Ziemlich verzweckte Sache

Ein Dozent berichtete vor kurzem, er habe in einem Seminar mit BWL-Studenten gefragt, was der Zweck eines Unternehmens sei. 90% antworteten „Geld verdienen“. Er sei versucht gewesen, „setzen, Sechs.“ zu antworten, habe dann aber etwas behutsamer erklärt, dass Gewinne zwar zum Überleben des Unternehmens wichtig seien, aber eben kein Selbstzweck. Dass auch die meisten Bosse das nicht verstanden haben, ist eine der Ursachen für so manches Problem heute.
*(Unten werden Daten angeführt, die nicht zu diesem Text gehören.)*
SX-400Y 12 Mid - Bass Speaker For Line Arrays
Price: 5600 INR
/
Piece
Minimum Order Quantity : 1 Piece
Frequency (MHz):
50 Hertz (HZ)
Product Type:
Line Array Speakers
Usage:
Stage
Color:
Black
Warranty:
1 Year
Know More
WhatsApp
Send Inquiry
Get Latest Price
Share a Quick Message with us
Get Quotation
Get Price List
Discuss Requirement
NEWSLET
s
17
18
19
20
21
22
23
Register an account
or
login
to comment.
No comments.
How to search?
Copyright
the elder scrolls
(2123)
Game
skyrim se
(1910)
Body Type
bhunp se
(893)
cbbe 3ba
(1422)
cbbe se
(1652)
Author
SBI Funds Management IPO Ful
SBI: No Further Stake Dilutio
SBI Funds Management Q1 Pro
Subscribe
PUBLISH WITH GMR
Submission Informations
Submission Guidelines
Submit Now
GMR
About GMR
Beim Gespräch über den „Zweck“ von Kirche bzw. einer Gemeinde passiert hin und wieder jedenfalls etwas Analoges: Sie sei dazu da, zu wachsen, sagen einige. Und machen denselben Fehler: Freilich ist ein gewisses Wachstum nötig, um die Aufgaben erfüllen zu können, die der Kirche gestellt sind. Aber Wachstum als Selbstzweck wäre ein großes Missverständnis. Ist das Ziel Gottes etwa eine Verkirchlichung der Welt?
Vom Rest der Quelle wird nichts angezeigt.